Always have a Plan B when this happens.........."My lawyers spend more time correcting his understanding of the law and the OVDP, then actually getting our case settled." ......
In the above example the best strategy for the immigrant would have been to not interfere with the learning curve of this obviously inexperienced and biased examiner and wait for Form 906 and afterwards in the opt-out or post-assessment appeal raise all these errors to the front to disqualify this examiner and turn it around into a positive, sympathetic argument for his case (see "Humanize your Case").
It is my opinion - especially with larger accounts - to submit amended returns through a QQD. Let the IRS (initially your low level examiner) do the work and develop the facts and circumstances themselves - give them a chance to make errors but you keep your powder dry for appeals or litigation with the correct facts.
The focus should be on the facts rather than the "law." During possible appeals or litigation you will be dealing with a different caliber of the IRS and they know the law. What the IRS does not know are the facts and the factual nuances of your case.
What is the point of spending $30K+ on CPAs and tax attorneys when you know you will most likely not be happy with Form 906 the closing agreement and end up in litigation !? This is a chess game and you need to always think 2 moves ahead.

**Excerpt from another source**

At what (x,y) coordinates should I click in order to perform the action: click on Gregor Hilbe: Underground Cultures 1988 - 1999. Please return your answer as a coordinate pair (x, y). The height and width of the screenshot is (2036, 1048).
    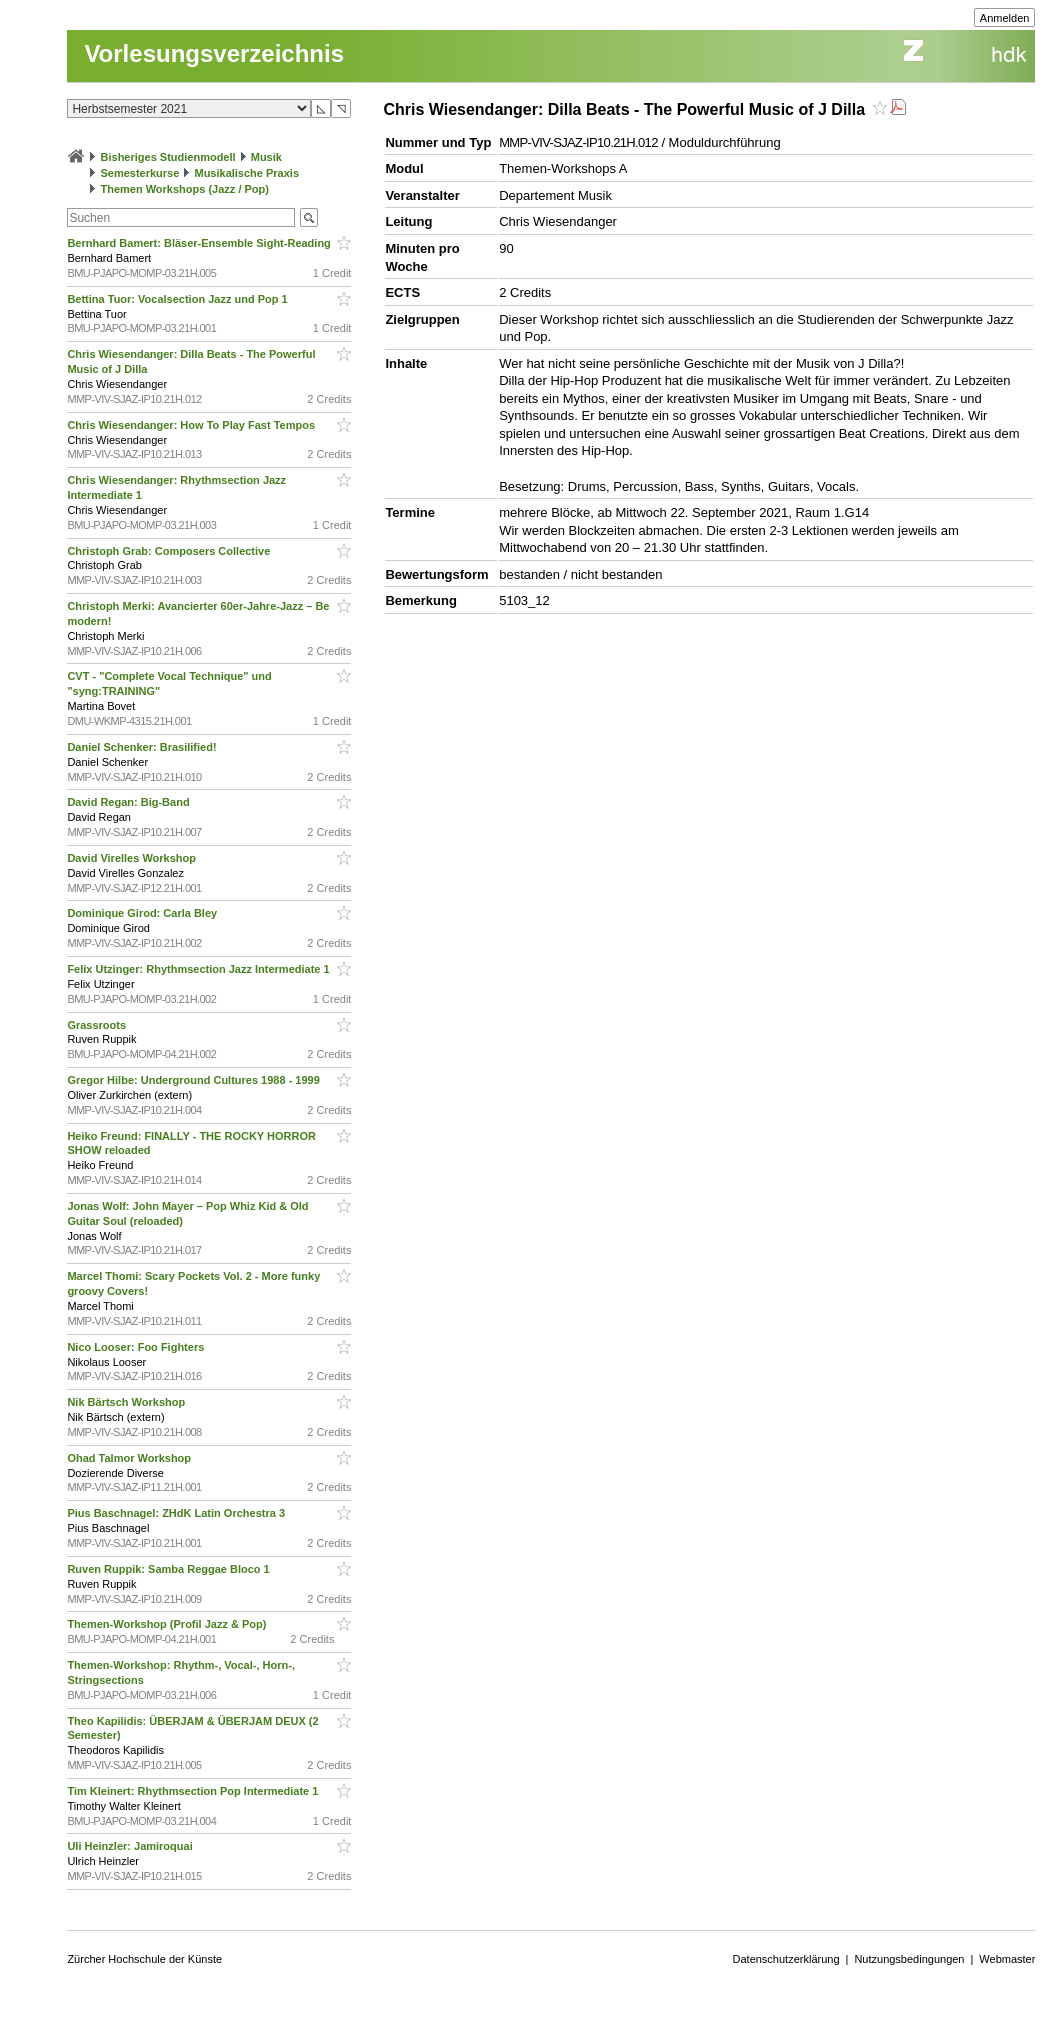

As a general rule, I think entering OVDP/I when you know from the start you'll opt out is undesirable and counterproductive if the determination has been made that there's no material criminal exposure or only very little because you will not achieve the principal benefit of the OVDP/I programs. What it does it will guarantee substantial legal and accounting fees plus an audit, which might not otherwise occur.
Ask yourself : If I feel confident that I can demonstrate non-willfulness in an opt-out audit, I will probably feel roughly as confident that I can demonstrate non-willfulness if I'm audited following a QD.
Of course, it is also possible that the IRS looks at you in a someone more favorable light if you join OVDP/I and opt out (who knows? We're talking psychology here), but in principle the IRS should consider all of the facts surrounding the noncompliance at the time of the noncompliance. Those facts are whatever they are, and shouldn't be affected by subsequent events, such as the taxpayers choice to not join OVDP or OVDI (which ought not be held against anyone, as there is no legal,moral or ethical obligation to do so).
And finally keep in mind that the amended return is an actual return and everything for which there is a not a reportable position needs to be corrected on the amended returns. So, at least by the time the CPA is through, you have really in some ways already done the audit work for the IRS. So the IRS's spending much time routinely on all submissions would be a huge waste of resources.